The crisis in humanism stems from a slow but insidious erosion of the key principle of modern thought – which Foucault referred to as ‘man and his doubles’. I am simply assuming here a notion of modernity that is based on the centrality of human being as both origin and destiny of reason, finding expressions in the ascendance of man over God, nature and history; the displacement of religion by science, the expropriation of laws of nature and natural resources for industrious human productivity and the subjection of contingencies to self-reflective institutionalised forms of governance and regulation.
In the famous last section of The Order of Things, Foucault already predicted the demise of ‘man’:
One thing in any case is certain: man is neither the oldest nor the most constant problem that has been posed for human knowledge….It is not around him and his secrets that knowledge prowled for so long in the darkness… As the archaeology of our thought easily shows, man is an invention of recent date. And one perhaps nearing its end. If those arrangements were to disappear as they appeared… then one can certainly wager that man would be erased, like a face drawn in the sand at the edge of the sea (Foucault, M., 1970: 386-7).
According to Lyotard (e.g. the Inhuman), the crisis of humanism is brought about by a particular anamnesis – a coming to terms with the significance of Auschwitz.

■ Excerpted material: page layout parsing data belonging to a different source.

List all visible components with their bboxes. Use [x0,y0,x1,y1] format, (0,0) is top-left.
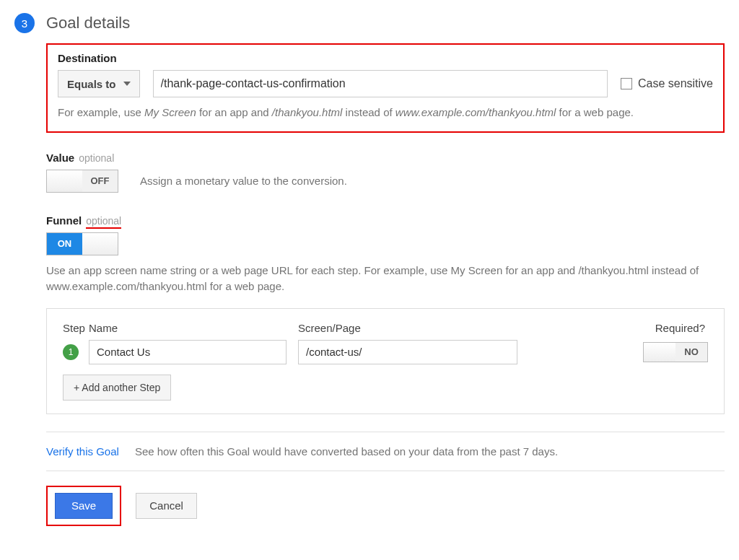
value-label: Valueoptional [46,152,725,164]
value-toggle[interactable]: OFF [46,170,118,193]
destination-highlight-box: Destination Equals to Case sensitive For… [46,43,725,133]
verify-description: See how often this Goal would have conve… [135,445,558,458]
funnel-step-row: 1 NO [63,340,708,364]
funnel-help-text: Use an app screen name string or a web p… [46,263,725,295]
funnel-columns-header: Step Name Screen/Page Required? [63,322,708,334]
step-number-badge: 3 [14,13,35,33]
case-sensitive-checkbox[interactable] [621,78,632,89]
funnel-toggle[interactable]: ON [46,232,118,255]
save-button[interactable]: Save [55,493,113,519]
funnel-label: Funneloptional [46,214,725,227]
toggle-knob [47,170,82,192]
case-sensitive-option[interactable]: Case sensitive [621,77,713,90]
destination-match-dropdown[interactable]: Equals to [58,70,140,97]
funnel-step-required-state: NO [675,343,707,362]
funnel-step-name-input[interactable] [89,340,287,364]
value-section: Valueoptional OFF Assign a monetary valu… [46,152,725,193]
save-highlight-box: Save [46,486,121,526]
chevron-down-icon [123,82,131,86]
toggle-knob [82,233,118,255]
funnel-toggle-state: ON [47,233,82,255]
verify-goal-link[interactable]: Verify this Goal [46,445,119,458]
step-title: Goal details [46,14,130,32]
add-step-button[interactable]: + Add another Step [63,375,171,401]
funnel-step-number-badge: 1 [63,344,79,360]
destination-label: Destination [58,52,713,64]
cancel-button[interactable]: Cancel [136,493,197,519]
verify-row: Verify this Goal See how often this Goal… [46,445,725,471]
destination-help-text: For example, use My Screen for an app an… [58,105,713,121]
value-toggle-state: OFF [82,170,118,192]
destination-url-input[interactable] [153,70,608,97]
funnel-section: Funneloptional ON Use an app screen name… [46,214,725,414]
funnel-step-required-toggle[interactable]: NO [643,342,708,362]
toggle-knob [644,343,675,362]
action-buttons: Save Cancel [46,486,725,526]
funnel-steps-box: Step Name Screen/Page Required? 1 NO + A… [46,308,725,414]
value-description: Assign a monetary value to the conversio… [140,175,347,187]
destination-match-value: Equals to [67,78,116,90]
divider [46,432,725,432]
case-sensitive-label: Case sensitive [638,77,713,90]
step-header: 3 Goal details [14,0,725,43]
funnel-step-screen-input[interactable] [298,340,517,364]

It is perhaps too simplistic to bring this all back to one slogan, uttered by Nietzsche as ‘the Death of God’ which – for Nietzsche at least – heralded the brief but painful spell of the reign of man (which was soon to be ended by the reign of the plebeians – communism - and then the reign of nothing). Nietzsche was of course referring to modernity. Simplistic – no doubt - but very effective. It is perhaps a bit more remarkable that towards a later stage in his life, Heidegger would recognise more fully the demise of modern humanism and uttered that ‘Only a God can save us’.